Software-driven innovations play a key role in driving the transformation needed to create a climate-safe future.

While 2023 focused on encouraging behavioural change that inspires collective progress, 2024 will see us calling for a collective effort to adopt sustainable practices through a range of sustainability-themed initiatives and community actions.

Here are five predictions about how advances in this area will accelerate sustainability across industries over the next five years.

Organisations will adopt circular economy business models

To build a competitive global circular economy that produces zero waste, companies must adapt their business models to maximize resource efficiency, develop recyclable products, and reuse waste as new offerings. A key part of this is creating digital business ecosystems to enable effective decision-making and action.

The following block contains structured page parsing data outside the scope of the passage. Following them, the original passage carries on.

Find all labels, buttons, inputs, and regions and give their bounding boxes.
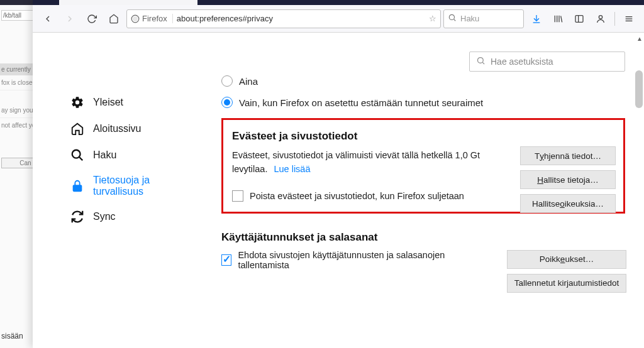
settings-tab-icon (64, 0, 73, 2)
preferences-content: ▲ Hae asetuksista Yleiset Aloitussivu (33, 33, 644, 348)
identity-box[interactable]: Firefox (131, 14, 173, 23)
remember-passwords-checkbox[interactable] (221, 254, 231, 266)
scroll-up-arrow[interactable]: ▲ (636, 35, 643, 42)
sync-icon (70, 210, 84, 224)
menu-button[interactable] (619, 9, 639, 28)
account-button[interactable] (591, 9, 611, 28)
svg-point-18 (72, 150, 80, 158)
logins-title: Käyttäjätunnukset ja salasanat (221, 231, 625, 244)
svg-line-19 (79, 157, 83, 161)
exceptions-button[interactable]: Poikkeukset… (507, 250, 626, 269)
search-placeholder: Haku (460, 14, 479, 23)
library-button[interactable] (548, 9, 568, 28)
downloads-button[interactable] (526, 9, 547, 28)
nav-label: Haku (93, 150, 116, 161)
nav-label: Sync (93, 211, 116, 222)
delete-on-close-checkbox[interactable] (232, 190, 243, 202)
search-bar[interactable]: Haku (443, 9, 524, 28)
cookies-body: Evästeet, sivustotiedot ja välimuisti vi… (232, 149, 502, 177)
radio-always[interactable] (221, 75, 233, 87)
url-bar[interactable]: Firefox about:preferences#privacy ☆ (126, 9, 441, 28)
radio-always-label: Aina (239, 76, 258, 87)
search-icon (448, 13, 457, 24)
forward-button[interactable] (60, 9, 79, 28)
saved-logins-button[interactable]: Tallennetut kirjautumistiedot (507, 274, 626, 293)
firefox-window: Asetukset × Firefox about:preferences#pr… (33, 0, 644, 348)
search-icon (70, 148, 84, 162)
delete-on-close-label: Poista evästeet ja sivustotiedot, kun Fi… (250, 191, 464, 201)
preferences-nav: Yleiset Aloitussivu Haku Tietosuoja ja t… (70, 89, 190, 230)
nav-privacy[interactable]: Tietosuoja ja turvallisuus (70, 168, 190, 204)
tab-close-button[interactable]: × (187, 0, 192, 1)
svg-point-2 (449, 14, 454, 19)
manage-data-button[interactable]: Hallitse tietoja… (520, 170, 616, 189)
radio-only-blocking-label: Vain, kun Firefox on asetettu estämään t… (239, 97, 483, 108)
toolbar: Firefox about:preferences#privacy ☆ Haku (33, 5, 644, 33)
gear-icon (70, 95, 84, 109)
sidebar-button[interactable] (569, 9, 589, 28)
nav-search[interactable]: Haku (70, 142, 190, 168)
bookmark-star-icon[interactable]: ☆ (429, 14, 436, 23)
svg-line-17 (482, 62, 484, 64)
search-icon (476, 56, 486, 67)
radio-always-row[interactable]: Aina (221, 75, 625, 87)
home-icon (70, 122, 84, 136)
nav-label: Aloitussivu (93, 123, 141, 134)
radio-only-blocking-row[interactable]: Vain, kun Firefox on asetettu estämään t… (221, 97, 625, 108)
tab-title: Asetukset (77, 0, 121, 2)
cookies-title: Evästeet ja sivustotiedot (232, 130, 614, 143)
search-settings-placeholder: Hae asetuksista (491, 57, 553, 67)
identity-label: Firefox (142, 14, 167, 23)
remember-passwords-label: Ehdota sivustojen käyttäjätunnusten ja s… (238, 250, 473, 270)
learn-more-link[interactable]: Lue lisää (274, 164, 310, 174)
lock-icon (70, 179, 84, 193)
svg-point-12 (599, 15, 602, 18)
radio-only-blocking[interactable] (221, 97, 233, 108)
manage-permissions-button[interactable]: Hallitse oikeuksia… (520, 194, 616, 213)
nav-general[interactable]: Yleiset (70, 89, 190, 116)
remember-passwords-row[interactable]: Ehdota sivustojen käyttäjätunnusten ja s… (221, 250, 473, 270)
home-button[interactable] (104, 9, 124, 28)
svg-point-16 (478, 58, 484, 63)
nav-sync[interactable]: Sync (70, 204, 190, 230)
privacy-panel: Aina Vain, kun Firefox on asetettu estäm… (221, 70, 625, 270)
logins-section: Käyttäjätunnukset ja salasanat Ehdota si… (221, 231, 625, 270)
svg-line-9 (561, 16, 562, 22)
cookies-section-highlight: Evästeet ja sivustotiedot Evästeet, sivu… (221, 118, 625, 214)
vertical-scrollbar[interactable] (635, 70, 643, 108)
svg-line-3 (454, 19, 456, 21)
clear-data-button[interactable]: Tyhjennä tiedot… (520, 146, 616, 165)
tab-strip: Asetukset × (33, 0, 644, 5)
search-settings-input[interactable]: Hae asetuksista (469, 52, 625, 72)
nav-label: Yleiset (93, 97, 123, 108)
toolbar-separator (614, 12, 615, 26)
back-button[interactable] (38, 9, 57, 28)
tab-settings[interactable]: Asetukset × (59, 0, 197, 5)
reload-button[interactable] (82, 9, 102, 28)
svg-rect-10 (575, 15, 583, 22)
nav-home[interactable]: Aloitussivu (70, 116, 190, 142)
nav-label: Tietosuoja ja turvallisuus (93, 175, 190, 197)
url-text: about:preferences#privacy (177, 14, 425, 23)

One of the biggest challenges in moving towards a circular economy is collecting and sharing product data throughout its lifecycle. Digital Product Passports (DPPs) offer this opportunity and promise to act as a transparent record of a product’s sustainability, environmental and recyclability attributes.

By enabling product tracking through software, DPPs can help businesses streamline product management throughout the supply chain, which can also translate into cost savings.

Artificial intelligence will help manage natural resources

According to the Sustainable Futures report, AI plays an important role in solving most environmental sustainability challenges, including biodiversity, energy, transportation and agro-ecosystem management.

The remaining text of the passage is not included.